Now, don’t get me wrong, Kevin Durant did not handle himself as well as he should have. He has admitted to this, discussing with The Athletic’s Anthony Slater that he took things “a little too far”. Durant added, “I do regret using my former coach’s name and the former organisation I played for. That was childish. That was idiotic, all those types of words. I apologise for that. I don’t think I’ll stop engaging with fans. I really enjoy it, and it’s a good way to connect us all, but I’ll scale back a little bit right now and just focus on playing basketball. I’ll move on from that, it was tough to deal with yesterday. I was pretty mad at myself. (I) Want to move on and keep playing basketball.”
Now, this admission from Durant tries to backtrack over his errors of the past week; Bringing down your former franchise, coach, and teammates is never a good look. However, let’s look past Kevin Durant’s fake social media accounts for a second and look at the issue we are all missing. These athletes are people, just like you and I, and should be treated better.
‘Internet trolling’ is cyberbullying
You can sugar-coat it any way you like and do whatever you need to do to make yourself feel as though you are above it: What happens online to people in the public eye is cyberbullying. You may think it is only a term for adolescents, however, take a look at this extract from nobullying.com’s definition of cyberbullying; there is no denying that the ugly side of Twitter fits into it.
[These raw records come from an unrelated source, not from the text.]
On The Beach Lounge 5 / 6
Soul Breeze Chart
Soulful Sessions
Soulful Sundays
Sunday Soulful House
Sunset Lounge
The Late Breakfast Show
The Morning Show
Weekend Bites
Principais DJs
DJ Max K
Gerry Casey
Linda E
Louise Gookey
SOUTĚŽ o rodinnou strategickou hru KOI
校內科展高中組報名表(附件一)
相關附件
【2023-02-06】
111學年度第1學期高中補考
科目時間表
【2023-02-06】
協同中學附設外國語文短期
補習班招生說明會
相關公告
Trolling: This involves trying to wind up others online with immature questions or don’t thmean comments.
It is true that adolescents are the target to most of the anti-bullying literature. However, they are in a developmental phase and need all the help they can get. However, if you don’t think it can affect adults too, then you are mistaken.
One unique thing that somebody in the spotlight has to deal with in regards to cyberbullying is the sheer amount of people who contribute to it. The negativity and trolling snowballs quickly and would be overwhelming. Below are three recent tweets from Kevin Durant that I found on his Twitter page. Along with Durant’s tweet are the top-rated comments on each Tweet.
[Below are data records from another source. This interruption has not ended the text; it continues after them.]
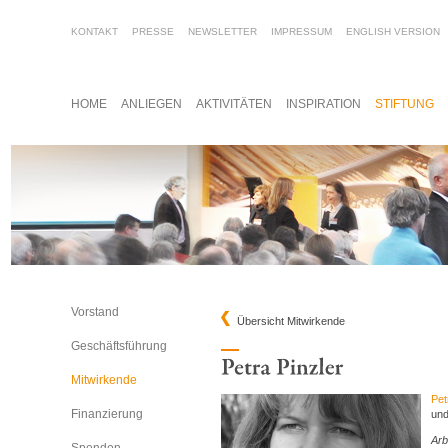
KONTAKT
PRESSE
NEWSLETTER
IMPRESSUM
ENGLISH VERSION
HOME
ANLIEGEN
AKTIVITÄTEN
INSPIRATION
STIFTUNG
Vorstand
Übersicht Mitwirkende
Geschäftsführung
Mitwirkende
Pet
Finanzierung
und
Arb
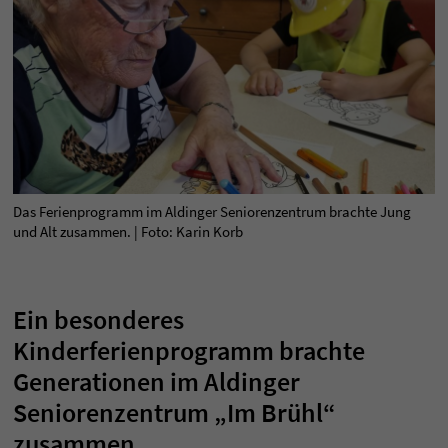
Das Ferienprogramm im Aldinger Seniorenzentrum brachte Jung
und Alt zusammen. | Foto: Karin Korb
Ein besonderes
Kinderferienprogramm brachte
Generationen im Aldinger
Seniorenzentrum „Im Brühl“
zusammen.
Imagine that following your every online move? Imagine second guessing everything you do on social media because you will receive thousands of people throwing unrelated, and unwarranted insults at you. I know it would wear me down, and I am sure it would wear you down too.
But why the fake account?
If we think that Kevin Durant was the only NBA player with a second Twitter account then we are delusional. He was the one who got caught. Kathleen Hessert, the founder and president of Sports Media Challenge, a communications firm that works with a number of high-profile athletes guessed that as many as 40% of NBA athletes have fake Twitter accounts.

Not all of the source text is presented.